I liked Quinceañera - quite a lot, actually - so please forgive me that my first comment is a rather significant criticism: I'm aware that there is this thing called "Mexican-American culture." I suppose that I don't know a lot about it, but I know that it exists, and that Mexican-Americans tend to be poorer as a group than e.g. white people. Which means that you really don't need to make the first thirty minutes of your ninety-minute film a goggling ethnography of a minority group that lives in the United States. It's bad enough to make Exotic Others out of people who live halfway across the world - it's screamingly offensive when you do that to communities that live about two miles from any person likely to see your art-house flick.

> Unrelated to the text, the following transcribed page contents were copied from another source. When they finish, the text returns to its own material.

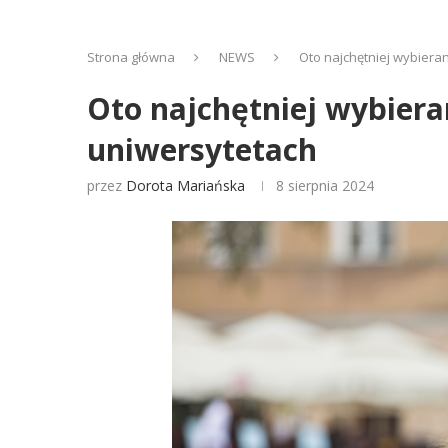
Strona główna
NEWS
Oto najchętniej wybieran
Oto najchętniej wybiera
uniwersytetach
przez
Dorota Mariańska
8 sierpnia 2024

So, besides being a bugs-in-a-jar look at a Latino community in Echo Park, Los Angeles, what is Quinceañera? A rather sweet and delightful look at a couple of outcasts learning to depend on each other.

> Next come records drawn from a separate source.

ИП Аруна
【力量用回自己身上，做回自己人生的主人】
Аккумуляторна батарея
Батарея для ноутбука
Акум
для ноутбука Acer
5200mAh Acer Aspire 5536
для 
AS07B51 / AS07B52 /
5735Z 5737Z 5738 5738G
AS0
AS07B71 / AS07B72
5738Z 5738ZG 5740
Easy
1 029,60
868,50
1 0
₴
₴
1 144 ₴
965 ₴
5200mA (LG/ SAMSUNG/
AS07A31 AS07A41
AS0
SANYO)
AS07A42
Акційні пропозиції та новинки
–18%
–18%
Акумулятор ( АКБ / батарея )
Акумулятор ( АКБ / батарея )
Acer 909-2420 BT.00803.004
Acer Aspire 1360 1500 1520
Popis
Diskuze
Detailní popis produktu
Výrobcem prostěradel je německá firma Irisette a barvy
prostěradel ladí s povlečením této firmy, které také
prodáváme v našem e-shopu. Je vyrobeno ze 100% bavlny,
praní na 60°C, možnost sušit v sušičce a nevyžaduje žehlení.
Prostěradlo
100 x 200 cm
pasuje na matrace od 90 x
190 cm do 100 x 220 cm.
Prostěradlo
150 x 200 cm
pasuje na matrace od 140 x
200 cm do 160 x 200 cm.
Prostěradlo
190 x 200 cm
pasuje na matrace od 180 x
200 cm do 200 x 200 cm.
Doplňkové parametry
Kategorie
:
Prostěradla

Magdalena (Emily Rios) is fast approaching her 15th birthday and with it her quinceañera, what amounts to a "Sweet Sixteen" party only one year earlier and with significant religious overtones. For a long time, very little plot happens. Instead we are introduced to her large family: a preacher father, a domestic mother, siblings, cousins, and most significantly her eccentric bachelor uncle Tio Tomas (Chalo González) and her gay cousin Carlos (Jesse Garcia).

Now, I'm as much of a fan of slice-of-life films as anyone can be: take a batch of characters, add the bare minimum conflict, steep for two hours. But Quinceañera drops the ball in a big way in its first third, and that brings me back to the start of this essay: I am aware that there is this thing called "Mexican-American culture."

White male writing, so take this with a grain of salt, but I'm pretty much done with the pious political correctness of films and TV shows and novels et cetera that take as their theme: "we're all the same, really." Yes, we are. And maybe it's a generational thing, but I don't need to be told that. I don't need entire films dedicated to proving that idea. Now, that's the kind of film Quinceañeara is for the first act: a balancing act between "look at how WEIRD these Mexican-American traditions are!" and "awww, these Mexican-Americans are just like us!"

The writer-directors, so you know, are two white men, one American and one British.

Rarely indeed do I ever say, "and then, thank God, the plot started," but I shall here. Magdalena has a boyfriend (J.R. Cruz) who gets her pregnant without actually having sex with her, in what the film takes pains to assure us is a possible, though unlikely happening. Her extremely religious family (because they are Mexican-American!) holds no truck with this, and so she leaves, to live with Tio and Carlos in the tiny little coach house Tio has rented for decades.

And here we find a Rule of Narrative: to show us that "they" are just like "us," don't beat us over the head with their other-ness, just tell a story about them. It's the exact reason that Brokeback Mountain is worth more than every other gay-themed film put together: it's a love story about gay men, rather than a gay men's story about love.

What Quinceañera becomes at this point is a cute little fable about misfit children learning about life from a wise old man who knows much more than they do. Rios, Garcia and González have a very affecting chemistry, and when the film is about them and their struggles, it improves considerably. It is not without cliché (and the depiction of teenage society is clearly being written by men who are not teenagers), but it is effective anyway. Even the ethnography becomes palatable: the streets of Echo Park become a character, and the story of white gentrification forcing out the old ethnic order is much more successful when we have real characters to tie it to. The primary story through which this is metaphorically constructed, Carlos' entanglement with the white neighbors who like to keep Latin boys on hand for threesomes (writer-director-lovers Richard Glatzer and Wash Westmoreland deny any autobiographical intent, and not knowing them I will believe it; but in that case it might have been wise for one of the neighbors not to have been British), is shockingly unexploitive, although if I described it at length I'm sure it would sound that way.

The film shows its budget in the generally lackluster cinematography and the weak performances of the cast outside of the main three, but it doesn't really matter much. The central relationship is well-captured and that's all that matters - the script won't support a broad study of a culture, but it does "chamber drama" very nicely indeed, and that gives it a great application than any broad study could possibly hope for, anyway. It's a tiny but real tragedy that turns into a tiny but real celebration of human strength in the face of adversity. Dare I say it: it's universal.